Ach, mir gelingt es nicht alle Gedanken auf einen Punkt einzudampfen. Deswegen hole mich mir Hilfe:
Wenn es um den politischen Diskurs mit dem politischen Gegner geht, versuchen die braven Bürger […] zu überzeugen. Wir glauben, dass wir mit besseren Argumenten die wachsende Gruppe an Obskuranten in die Mitte der Gesellschaft zurückführen können. Wir hoffen auf unseren Humanismus und stehen sprachlos vor Trump’schen Methoden der “postfaktischen Welt”, in der egal ist, was stimmt und was nicht stimmt.
[…]
Während uns der politische Gegner mit Halbwahrheiten und Gerüchten manipuliert, widerkaubares Infofutter serviert und Wähler vom Wählen abhält, glauben wir immer noch, dass wir die Neue Rechte mit guten Argumenten überzeugen können.

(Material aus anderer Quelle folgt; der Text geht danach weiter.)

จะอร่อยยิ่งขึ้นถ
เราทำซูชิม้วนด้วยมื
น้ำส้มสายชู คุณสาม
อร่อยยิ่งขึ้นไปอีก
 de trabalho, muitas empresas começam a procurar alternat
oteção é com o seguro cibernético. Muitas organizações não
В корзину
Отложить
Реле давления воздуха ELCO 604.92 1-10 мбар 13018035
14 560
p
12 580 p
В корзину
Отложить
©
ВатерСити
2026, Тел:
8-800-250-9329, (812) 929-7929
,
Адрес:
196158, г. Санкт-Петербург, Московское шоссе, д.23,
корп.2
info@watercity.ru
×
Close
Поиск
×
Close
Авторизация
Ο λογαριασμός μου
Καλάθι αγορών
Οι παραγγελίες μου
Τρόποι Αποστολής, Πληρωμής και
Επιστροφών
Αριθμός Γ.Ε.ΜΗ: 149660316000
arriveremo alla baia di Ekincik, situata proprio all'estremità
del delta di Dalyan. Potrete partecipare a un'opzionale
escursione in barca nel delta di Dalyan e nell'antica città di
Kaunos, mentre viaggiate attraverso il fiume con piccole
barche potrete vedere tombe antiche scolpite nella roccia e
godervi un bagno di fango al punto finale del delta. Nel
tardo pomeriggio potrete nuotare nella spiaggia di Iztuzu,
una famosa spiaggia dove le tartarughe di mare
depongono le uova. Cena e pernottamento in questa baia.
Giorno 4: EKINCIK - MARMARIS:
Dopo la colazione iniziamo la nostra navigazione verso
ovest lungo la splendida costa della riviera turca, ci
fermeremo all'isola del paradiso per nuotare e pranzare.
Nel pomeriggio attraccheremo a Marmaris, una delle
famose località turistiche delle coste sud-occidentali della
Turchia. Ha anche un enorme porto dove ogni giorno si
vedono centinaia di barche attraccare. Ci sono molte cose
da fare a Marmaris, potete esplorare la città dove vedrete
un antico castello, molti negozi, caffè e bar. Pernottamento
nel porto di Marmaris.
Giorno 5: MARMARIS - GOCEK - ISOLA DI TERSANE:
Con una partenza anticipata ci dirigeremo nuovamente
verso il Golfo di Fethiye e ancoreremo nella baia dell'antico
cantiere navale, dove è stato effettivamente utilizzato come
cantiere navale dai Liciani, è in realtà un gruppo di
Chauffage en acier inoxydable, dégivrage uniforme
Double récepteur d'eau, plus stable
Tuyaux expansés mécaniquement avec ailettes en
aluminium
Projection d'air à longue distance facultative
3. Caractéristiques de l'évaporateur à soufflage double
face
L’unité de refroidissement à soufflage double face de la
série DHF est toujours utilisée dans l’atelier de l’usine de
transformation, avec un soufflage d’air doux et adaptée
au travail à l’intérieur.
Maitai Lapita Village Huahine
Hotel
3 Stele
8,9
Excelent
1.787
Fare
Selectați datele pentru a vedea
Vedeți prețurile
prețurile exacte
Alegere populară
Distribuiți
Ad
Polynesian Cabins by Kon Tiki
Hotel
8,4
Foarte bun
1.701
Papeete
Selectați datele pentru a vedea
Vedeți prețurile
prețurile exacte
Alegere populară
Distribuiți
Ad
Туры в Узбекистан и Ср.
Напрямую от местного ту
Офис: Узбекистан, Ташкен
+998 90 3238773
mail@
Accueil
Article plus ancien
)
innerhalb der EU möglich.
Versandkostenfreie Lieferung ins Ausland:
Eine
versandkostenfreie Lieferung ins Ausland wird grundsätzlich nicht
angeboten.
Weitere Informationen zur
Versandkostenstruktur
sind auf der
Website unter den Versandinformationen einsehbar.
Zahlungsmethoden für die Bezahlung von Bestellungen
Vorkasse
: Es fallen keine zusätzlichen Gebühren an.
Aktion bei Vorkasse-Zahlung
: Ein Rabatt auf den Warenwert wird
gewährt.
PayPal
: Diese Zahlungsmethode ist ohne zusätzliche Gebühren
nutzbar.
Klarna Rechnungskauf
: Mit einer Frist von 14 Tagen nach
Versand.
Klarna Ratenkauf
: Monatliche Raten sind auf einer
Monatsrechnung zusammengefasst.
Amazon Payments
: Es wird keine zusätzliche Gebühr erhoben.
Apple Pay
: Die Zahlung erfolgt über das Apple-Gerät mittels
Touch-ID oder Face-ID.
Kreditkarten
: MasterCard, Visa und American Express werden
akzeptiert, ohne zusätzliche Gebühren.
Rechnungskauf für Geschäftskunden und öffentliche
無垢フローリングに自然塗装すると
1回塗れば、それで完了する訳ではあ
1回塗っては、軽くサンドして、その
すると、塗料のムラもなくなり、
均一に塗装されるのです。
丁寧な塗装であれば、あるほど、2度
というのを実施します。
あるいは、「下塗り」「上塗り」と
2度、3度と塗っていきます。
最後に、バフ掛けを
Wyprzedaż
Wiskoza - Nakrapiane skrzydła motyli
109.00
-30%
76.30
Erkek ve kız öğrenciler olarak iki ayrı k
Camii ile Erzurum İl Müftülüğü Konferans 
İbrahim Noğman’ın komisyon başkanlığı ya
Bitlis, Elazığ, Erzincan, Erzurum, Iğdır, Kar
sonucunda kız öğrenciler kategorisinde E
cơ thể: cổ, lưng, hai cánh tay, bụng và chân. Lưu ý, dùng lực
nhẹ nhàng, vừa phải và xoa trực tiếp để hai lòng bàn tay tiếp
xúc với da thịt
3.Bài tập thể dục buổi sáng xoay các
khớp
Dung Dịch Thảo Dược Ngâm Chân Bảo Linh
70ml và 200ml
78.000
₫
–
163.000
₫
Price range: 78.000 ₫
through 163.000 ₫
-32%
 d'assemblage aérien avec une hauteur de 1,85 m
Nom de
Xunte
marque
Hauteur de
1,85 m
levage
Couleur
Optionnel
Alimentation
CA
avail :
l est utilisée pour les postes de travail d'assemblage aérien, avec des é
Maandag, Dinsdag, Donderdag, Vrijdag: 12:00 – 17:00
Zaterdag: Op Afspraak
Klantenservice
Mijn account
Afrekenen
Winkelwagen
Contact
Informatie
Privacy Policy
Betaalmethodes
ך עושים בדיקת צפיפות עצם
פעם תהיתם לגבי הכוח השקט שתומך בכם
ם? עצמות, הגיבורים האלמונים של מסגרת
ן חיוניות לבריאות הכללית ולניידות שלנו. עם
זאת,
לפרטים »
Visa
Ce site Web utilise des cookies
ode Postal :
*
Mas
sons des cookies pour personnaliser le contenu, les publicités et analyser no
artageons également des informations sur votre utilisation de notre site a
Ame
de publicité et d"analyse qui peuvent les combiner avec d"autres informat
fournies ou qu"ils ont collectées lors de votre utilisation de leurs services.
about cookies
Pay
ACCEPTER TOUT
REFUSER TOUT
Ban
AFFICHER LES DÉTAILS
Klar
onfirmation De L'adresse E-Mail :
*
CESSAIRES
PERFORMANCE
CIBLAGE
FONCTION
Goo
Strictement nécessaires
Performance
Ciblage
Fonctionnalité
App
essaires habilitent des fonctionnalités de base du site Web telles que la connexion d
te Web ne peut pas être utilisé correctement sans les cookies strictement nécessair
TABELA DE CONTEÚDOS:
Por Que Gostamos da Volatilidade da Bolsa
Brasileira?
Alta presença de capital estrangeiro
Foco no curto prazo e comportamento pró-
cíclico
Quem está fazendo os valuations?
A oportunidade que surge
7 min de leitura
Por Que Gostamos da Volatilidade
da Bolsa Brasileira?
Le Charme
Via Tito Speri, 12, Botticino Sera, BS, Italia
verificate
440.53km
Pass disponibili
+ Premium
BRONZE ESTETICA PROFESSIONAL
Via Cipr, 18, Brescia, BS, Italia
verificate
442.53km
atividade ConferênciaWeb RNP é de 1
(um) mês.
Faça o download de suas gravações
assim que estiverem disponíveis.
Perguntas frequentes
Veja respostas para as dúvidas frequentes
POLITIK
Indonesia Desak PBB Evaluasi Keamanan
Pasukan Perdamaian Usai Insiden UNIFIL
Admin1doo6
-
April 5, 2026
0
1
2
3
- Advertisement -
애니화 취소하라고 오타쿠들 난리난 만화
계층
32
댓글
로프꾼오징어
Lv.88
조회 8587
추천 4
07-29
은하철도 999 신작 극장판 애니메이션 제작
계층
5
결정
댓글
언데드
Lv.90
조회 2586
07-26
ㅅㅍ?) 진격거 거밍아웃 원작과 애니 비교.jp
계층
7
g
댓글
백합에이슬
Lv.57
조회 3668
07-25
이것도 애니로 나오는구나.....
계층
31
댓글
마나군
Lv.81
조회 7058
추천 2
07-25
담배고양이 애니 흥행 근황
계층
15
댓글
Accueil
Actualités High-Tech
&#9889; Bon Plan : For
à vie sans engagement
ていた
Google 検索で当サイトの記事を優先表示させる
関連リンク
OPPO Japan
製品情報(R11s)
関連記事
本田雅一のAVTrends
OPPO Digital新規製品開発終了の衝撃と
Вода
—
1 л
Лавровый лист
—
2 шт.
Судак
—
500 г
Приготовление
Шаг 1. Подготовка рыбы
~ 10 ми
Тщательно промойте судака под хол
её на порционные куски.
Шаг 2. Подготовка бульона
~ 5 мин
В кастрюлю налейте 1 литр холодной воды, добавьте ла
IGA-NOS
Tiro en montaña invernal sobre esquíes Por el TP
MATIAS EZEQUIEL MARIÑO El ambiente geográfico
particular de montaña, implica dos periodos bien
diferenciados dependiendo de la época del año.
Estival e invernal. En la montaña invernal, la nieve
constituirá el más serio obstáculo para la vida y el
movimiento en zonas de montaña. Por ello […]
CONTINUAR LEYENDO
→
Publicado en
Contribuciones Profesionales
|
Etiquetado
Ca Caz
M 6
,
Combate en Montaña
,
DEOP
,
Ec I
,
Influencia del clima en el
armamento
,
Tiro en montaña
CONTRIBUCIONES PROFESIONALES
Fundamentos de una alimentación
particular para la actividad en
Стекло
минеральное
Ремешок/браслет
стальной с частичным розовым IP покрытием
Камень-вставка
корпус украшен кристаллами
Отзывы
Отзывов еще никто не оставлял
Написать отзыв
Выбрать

Quelle: Liberale müssen Populismus lernen
Werden wir aber wohl nicht können. Und in der Kindererziehung ist es ganz einfach (um mal was als Mutti zu sagen): Wenn eine bestimmte Erziehungsmethode nicht wirkt, dann wirkt es leider auch nicht wenn man diese Erziehungsmethode hundert mal einsetzt. Was hilft, ist meistens mal was neues zu probieren. Was völlig anderes. Irgendwas, gegen das das Kind nicht schon eine Immunität ausgebildet hat.
Und vielleicht ist es an der Zeit, dass nicht mehr doziert wird und die komplexe Welt in multivariaten Varianzanalysen auseinander genommen wird, sondern es ist an der Zeit alles in schöne kleine, gut zu verdauende Häppchen zu schnippeln.
Nur dass wir linksversifften Gutmenschen im Genderwahn den Belag der Häppchen selbst bestimmen.